Medard’s qualifications for sainthood seem to be a little sketchy but, let’s be honest, that was true throughout the Europe of the first millennium! The eagles relate to a legend that they were seen to shelter him from rain when he was a child. Whether this strange event was “discovered” before or after his canonisation we cannot know - but maybe we can guess...
Born in AD457, after a youth of “exceptional piety” he became Bishop of Vermand in Picardy at the age of 33. They were quite “exciting” times with regional wars all the rage in post-Roman Gaul and it seems that he was felt to be an exceptional Bishop. At his death in AD545 (an extraordinary life span of 88 years): “When the procession reached Crouy, which is about three miles from Soissons, the bier became wholly immovable. The king then promised to give half the borough of Crouy to the new church. On trying again to lift the bier, it was found that the half facing the part given to the church was loose and could be moved, but the other half was as fast as ever. Clotaire now promised the whole borough to the church. The bier instantly became so light that it could be lifted and carried without any trouble to its final destination. (Walsh 1897). I acknowledge here Wikipaedia as the source of this quote.

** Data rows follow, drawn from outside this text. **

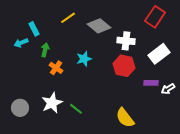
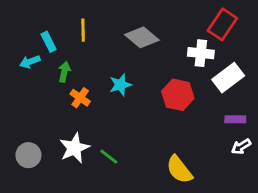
yellow line: (68, 18) -> (83, 30), moved, turned -56
white cross: (126, 41) -> (201, 53), moved
purple rectangle: (151, 83) -> (235, 119), moved
white arrow: (168, 89) -> (241, 147), moved

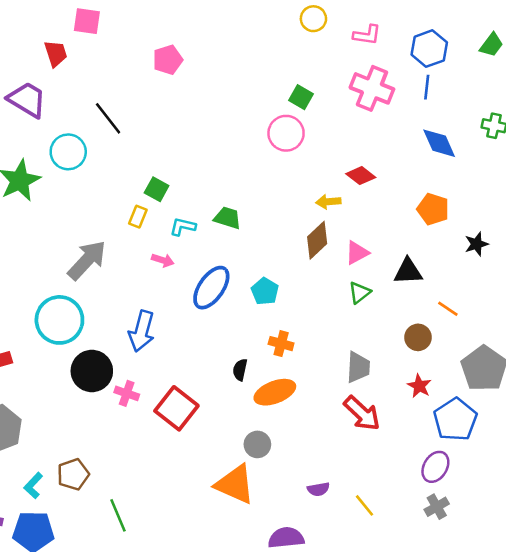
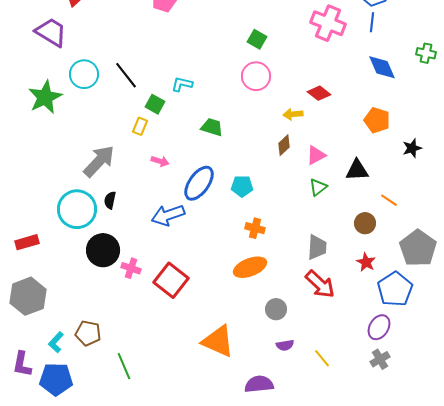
green square: (301, 97) -> (257, 39), moved
black line: (108, 118) -> (126, 75), moved
pink circle: (286, 133) -> (256, 76), moved
cyan L-shape: (183, 227) -> (182, 84), moved
brown diamond: (317, 240) -> (284, 145), size x0.7
cyan pentagon: (265, 291) -> (242, 186), turned -30
blue arrow: (142, 331) -> (168, 215), moved, turned 56
black semicircle: (240, 370) -> (110, 200), moved
gray circle: (257, 444) -> (276, 309), moved
brown pentagon: (73, 474) -> (88, 333), turned 30

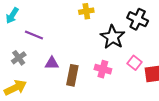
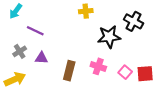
black star: (113, 37) -> (109, 37), turned 30
purple triangle: (52, 63) -> (41, 58), moved
pink square: (135, 63) -> (125, 72), moved

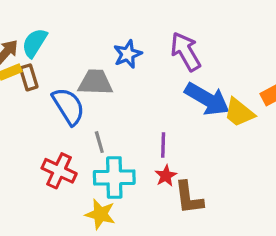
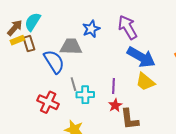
yellow trapezoid: (239, 112) -> (145, 82), moved
cyan cross: (114, 177) -> (85, 95), moved, size x0.7

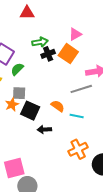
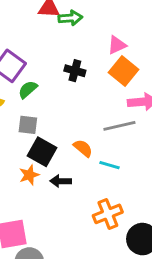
green arrow: (40, 42) -> (70, 18), moved
black cross: (48, 54) -> (75, 71), turned 32
orange square: (68, 54) -> (124, 71), moved
orange star: (12, 104) -> (29, 175), moved

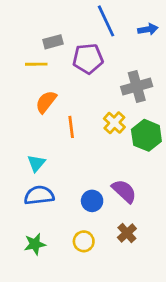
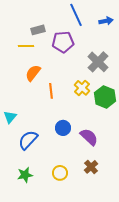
gray cross: (137, 86) -> (98, 62), turned -30
cyan triangle: (36, 163) -> (10, 117), moved
blue semicircle: (39, 195) -> (28, 140), turned -40
blue circle: (92, 201) -> (63, 128), moved

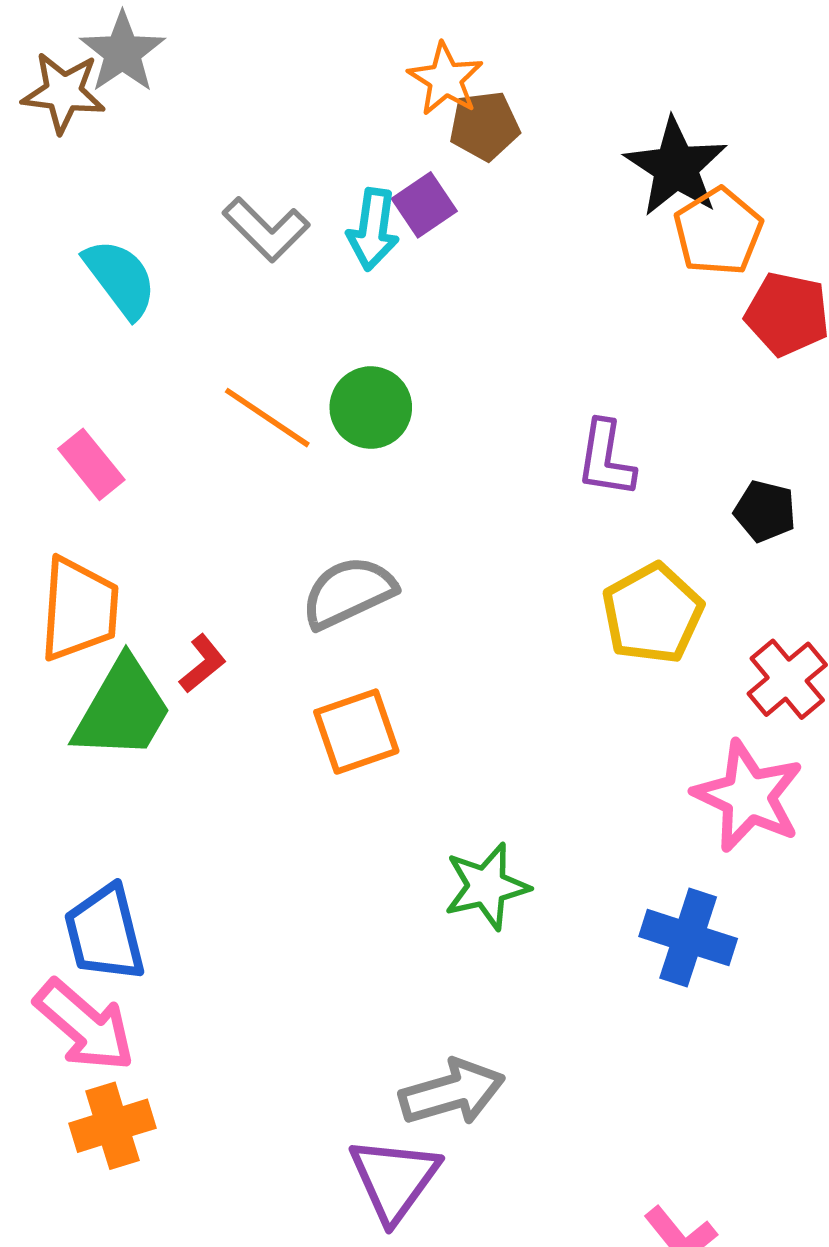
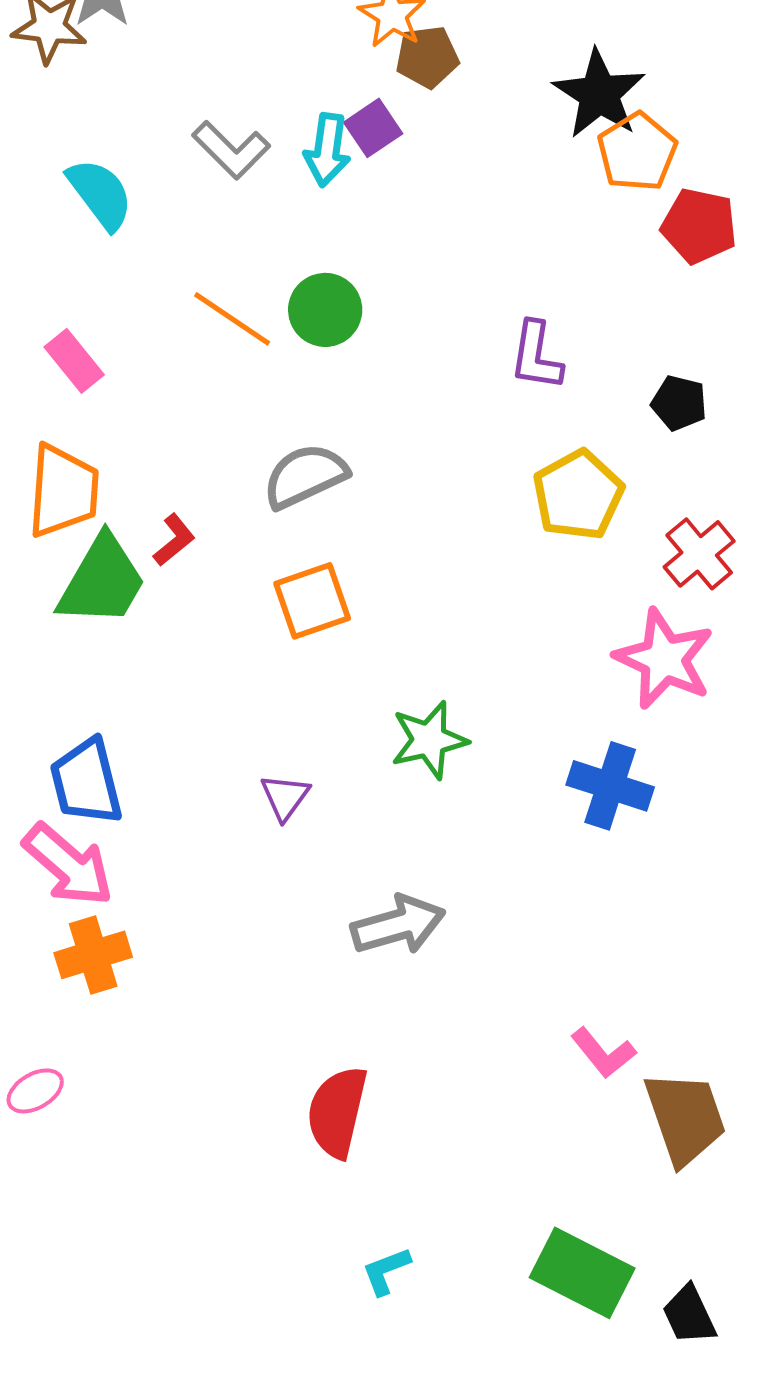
purple triangle: (394, 1179) -> (285, 797), moved, size x0.6

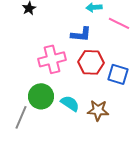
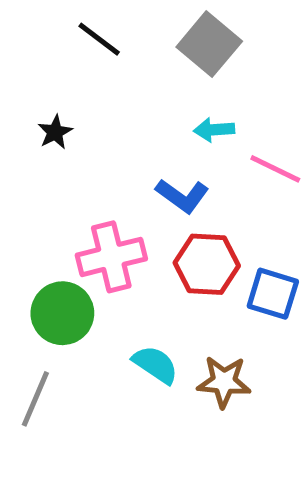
blue L-shape: (81, 34) -> (182, 196), turned 30
green circle: (41, 96) -> (62, 313), moved

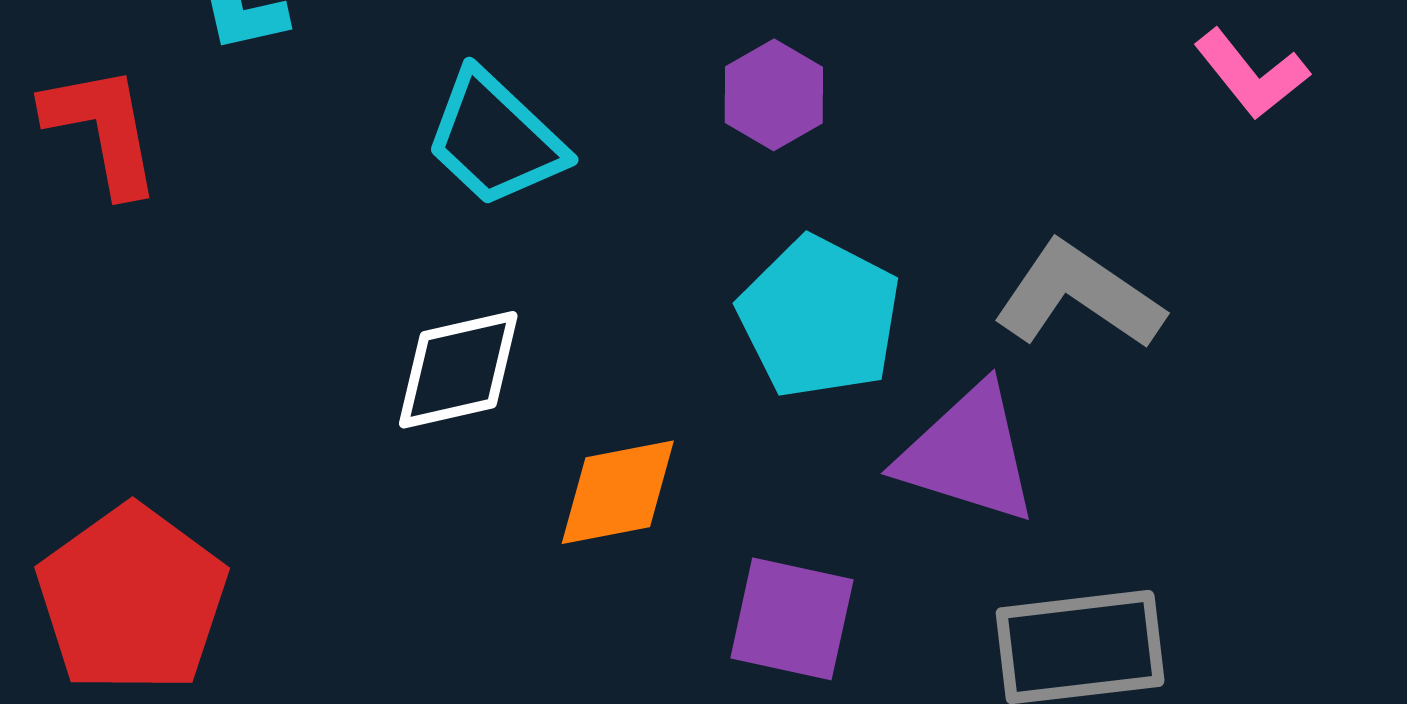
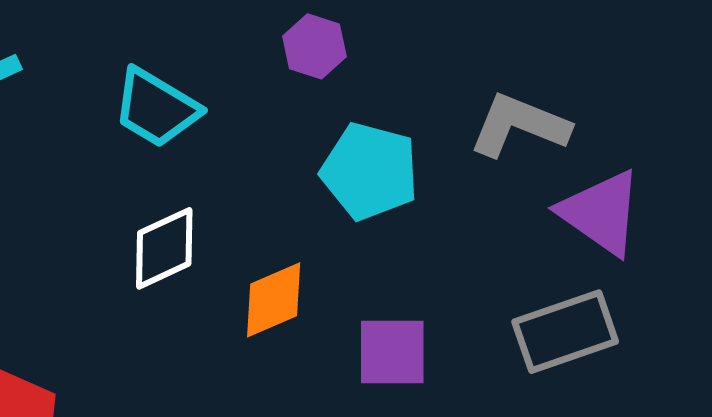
purple triangle: (968, 454) -> (601, 213), moved, turned 30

Just to amuse you, because Medard is often depicted with his mouth open so he is seen as patron saint of toothaches. Well it amuses me, anyway!
It seems Medard was a very popular saint in mainland Europe, but in England we have the single dedication at Little Bytham.
St Gildard was added to the dedication here in 1999. Presumably, this was because by some accounts he was Medard’s twin brother - although he died much younger. Frankly he seems to have been canonised only because of his association with his equally thinly-qualified brother.
Fifteen hundred years on we still recognise these shadowy figures from 1500 years ago. We’ve had Renaissance, Reformation, Enlightenment, Einstein, world wars, famine, pestilence and atom bombs in that time. How odd that a pair of obscure French bishops should still have relevance to some people.